When Stolberg had finished translating Homer into German, he threw down his pen, and exclaimed, despondingly, 'Reader, learn Greek, and burn my translation!' What is a description of scenery but a translation? Yet the most successful one must be as much inferior to the original as the highest hill in Jutland is lower than the highest mountain in Thibet. Therefore, kind reader, pardon my not describing to you all I saw. What I saw I might, perhaps, be able to relate to you, but scarcely how I saw it. My pen is no artist's pencil; go yourself and take a view of it! But you, who perhaps have stood on the summit of the Brochen, or of St. Bernard, smile not that I think so much of our little mountain! It is the loftiest that I, or perhaps many of my readers, have beheld; therefore, what is diminutive to you is grand to us.
I was startled in my meditations by a thump on my shoulder--it was from my cousin, who was standing behind me. He informed me that our guide had gone home at least half-an-hour, and that I had been sitting for a long time perfectly motionless, without giving the slightest sign of life. He told me, moreover, that he was tired of such solemn silence, and I must really awaken from my fit of abstraction.
'And at what have you been looking that has engrossed your thoughts so much?' he added.
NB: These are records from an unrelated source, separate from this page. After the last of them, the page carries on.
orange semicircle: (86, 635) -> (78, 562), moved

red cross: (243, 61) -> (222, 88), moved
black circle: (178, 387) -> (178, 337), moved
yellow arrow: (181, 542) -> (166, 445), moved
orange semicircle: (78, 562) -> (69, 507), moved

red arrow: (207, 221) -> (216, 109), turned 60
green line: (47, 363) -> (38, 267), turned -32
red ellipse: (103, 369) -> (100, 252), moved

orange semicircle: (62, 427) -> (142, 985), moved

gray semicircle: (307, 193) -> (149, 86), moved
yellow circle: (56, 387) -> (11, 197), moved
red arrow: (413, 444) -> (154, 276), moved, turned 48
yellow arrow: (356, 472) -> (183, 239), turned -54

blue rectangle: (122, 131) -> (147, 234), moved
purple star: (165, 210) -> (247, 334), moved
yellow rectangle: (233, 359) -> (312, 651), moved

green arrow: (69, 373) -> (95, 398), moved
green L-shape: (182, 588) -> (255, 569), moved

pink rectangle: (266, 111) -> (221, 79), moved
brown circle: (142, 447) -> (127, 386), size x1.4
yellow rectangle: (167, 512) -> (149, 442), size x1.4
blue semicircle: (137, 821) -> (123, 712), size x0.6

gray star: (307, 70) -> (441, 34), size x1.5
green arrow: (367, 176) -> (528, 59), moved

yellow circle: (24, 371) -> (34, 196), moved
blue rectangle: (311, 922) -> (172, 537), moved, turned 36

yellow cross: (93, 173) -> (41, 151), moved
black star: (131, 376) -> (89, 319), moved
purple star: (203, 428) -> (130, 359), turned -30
'The same as you have been looking at,' I replied: 'Air, and earth, and water.'
'Well, cast your eyes down now towards the lake,' said he, handing me his spy-glass, 'and you will see that there are some strangers coming over this way.'
I took the glass and perceived a boat a little way from the shore, which seemed to be steering straight across the water; it was full of people, and three straw bonnets indicated that there were women among them. My cousin proposed that we should await their coming, although it would be late before we should reach our quarters for the night at Alling. As the evening was so charming, I willingly consented; we could not have wished a finer one. The sun was about to set, but it seemed to us to sink more slowly than usual, as if it lingered to behold longer the beauty of earth when tinged with its own golden rays. The winds were hushed, not a blade of grass, not a leaf was stirring. The lake was as a mirror, wherein were reflected the fields, the groves, the houses that lay on its surrounding sides, while here and there, in the valleys towards the west, arose a thin column of smoke from dwellings that were concealed by trees. But if in the air all was silence, sounds enough proceeded from the earth. Feathered songsters carolled in the woods behind us, and before us the heath-lark's love-strains swelled, answering each other from the juniper-bushes. From the bulrushes which grew on the margin of the lake was heard the quacking of the wild ducks; and from a greater distance came the plashing of the fisherman's oar, as he was returning to his home, and the soothing tones of his vesper hymn.